ChainLeak: Critical Chainlit AI Framework Flaws Enable Cloud Environment Takeover

Two vulnerabilities in the popular Chainlit AI framework allow attackers to steal cloud credentials, API keys, and user data from enterprise chatbots.

Security researchers have discovered two critical vulnerabilities in Chainlit, a popular open-source Python framework used to build AI chatbots and conversational applications. The flaws, dubbed “ChainLeak,” can be chained together to steal cloud credentials, API keys, and sensitive user data from enterprise deployments.

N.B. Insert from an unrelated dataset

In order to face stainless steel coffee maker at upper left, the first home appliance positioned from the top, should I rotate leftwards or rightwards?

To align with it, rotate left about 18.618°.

The vulnerabilities affect Chainlit’s element handling system, which manages file attachments like PDFs and images in chat conversations. Both require only basic authentication to exploit and need no user interaction.

The Vulnerabilities

CVE-2026-22218 (CVSS 7.1) is an arbitrary file read flaw in the /project/element endpoint. Chainlit validates that an element type equals “custom” but fails to check other properties. Attackers can set the path property to any server-accessible file, causing Chainlit to copy its contents into their session.

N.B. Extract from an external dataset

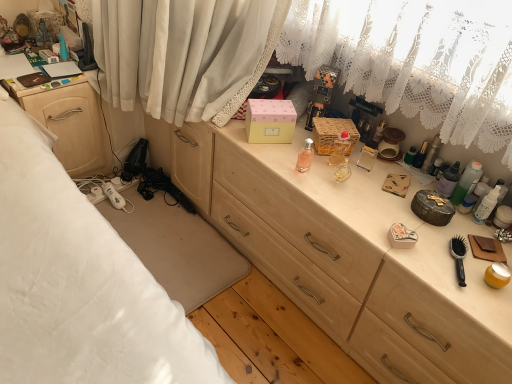 This screenshot has width=512, height=384. What are the coordinates of `unoccupied area in front of white glossy lotion at right, which ranks as the first toiletry in right-to-left order` in the screenshot? It's located at (469, 241). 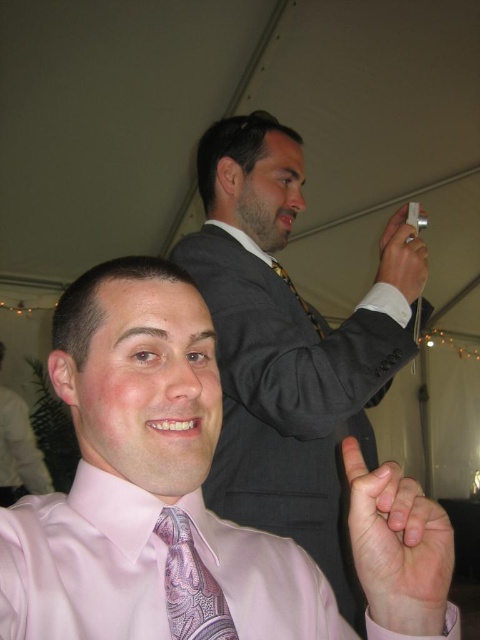 Question: Which point is farther to the camera?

CVE-2026-22219 (CVSS 8.3) is a server-side request forgery bug in deployments using SQLAlchemy backend. When an element is created with a controlled URL, the server fetches that URL and stores the response. This lets attackers make the server send HTTP requests to internal networks or cloud metadata endpoints.

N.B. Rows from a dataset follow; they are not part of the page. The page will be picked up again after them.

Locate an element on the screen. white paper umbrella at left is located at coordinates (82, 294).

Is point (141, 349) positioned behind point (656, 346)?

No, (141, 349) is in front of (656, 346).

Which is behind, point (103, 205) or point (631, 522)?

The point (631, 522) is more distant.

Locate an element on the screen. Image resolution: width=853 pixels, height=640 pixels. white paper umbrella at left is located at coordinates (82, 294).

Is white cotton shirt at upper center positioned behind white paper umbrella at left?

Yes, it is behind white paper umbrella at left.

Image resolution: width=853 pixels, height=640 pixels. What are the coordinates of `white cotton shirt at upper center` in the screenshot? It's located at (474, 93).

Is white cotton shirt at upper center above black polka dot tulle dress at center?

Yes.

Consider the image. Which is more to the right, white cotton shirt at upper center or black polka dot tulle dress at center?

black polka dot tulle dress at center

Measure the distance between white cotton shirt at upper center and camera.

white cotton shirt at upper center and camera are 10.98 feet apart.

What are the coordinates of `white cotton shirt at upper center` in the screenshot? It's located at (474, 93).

“If the ‘path’ property of the element is set, it will always be copied to our user session files, regardless of the element type,” Zafran researchers explained. “Once an attacker gains arbitrary file read access on the server, the AI application’s security quickly begins to collapse.”

How the Attack Works

The two flaws combine into a devastating attack chain:

  1. Steal environment variables by reading /proc/self/environ, which exposes API keys, authentication secrets, and cloud credentials
  2. Access AWS credentials via SSRF against the IMDSv1 metadata endpoint at 169.254.169.254, enabling lateral movement through cloud accounts
  3. Dump database contents using exposed DATABASE_URL credentials
  4. Leak all user conversations when LangChain caching stores prompts and responses in .chainlit/.langchain.db
  5. Forge authentication tokens with stolen CHAINLIT_AUTH_SECRET values

Widespread Impact

Chainlit has over 7.3 million total downloads, with roughly 220,000 downloads weekly. The researchers confirmed multiple internet-facing vulnerable servers operated by large enterprises and academic institutions.

The framework is commonly used for customer support bots, enterprise AI copilots, knowledge management systems, and educational assistants. These deployments often handle sensitive information and connect to internal APIs with privileged credentials.

This discovery prompted Zafran to launch “Project DarkSide,” a research initiative examining security weaknesses across AI application framework layers. Early findings suggest these issues aren’t unique to Chainlit - Microsoft’s MarkItDown MCP server contains a similar SSRF flaw, and analysis of 7,000+ MCP servers found 36.7% likely exposed to comparable risks.

Timeline and Fix

Zafran responsibly disclosed the vulnerabilities to Chainlit maintainers on November 23, 2025. Patches landed on December 24, 2025 in version 2.9.4.

What to Do

If you use Chainlit:

  • Upgrade immediately to version 2.9.4 or later (current release is 2.9.6)
  • Audit your deployments for exposed environment variables and credentials
  • Rotate all secrets that may have been accessible to the vulnerable service
  • Enable IMDSv2 on AWS EC2 instances to block metadata endpoint SSRF
  • Review access logs for suspicious /project/element requests

If you’re building AI applications:

  • Inventory your dependencies and check for similar framework vulnerabilities
  • Assume AI frameworks are attack surfaces - they handle user input and often have elevated privileges
  • Implement defense in depth with network segmentation and least-privilege access

The AI tooling ecosystem is moving fast, and security isn’t keeping pace. Every new framework, wrapper, and integration is a potential entry point. ChainLeak is a reminder that the infrastructure powering AI chatbots deserves the same scrutiny as any other critical system.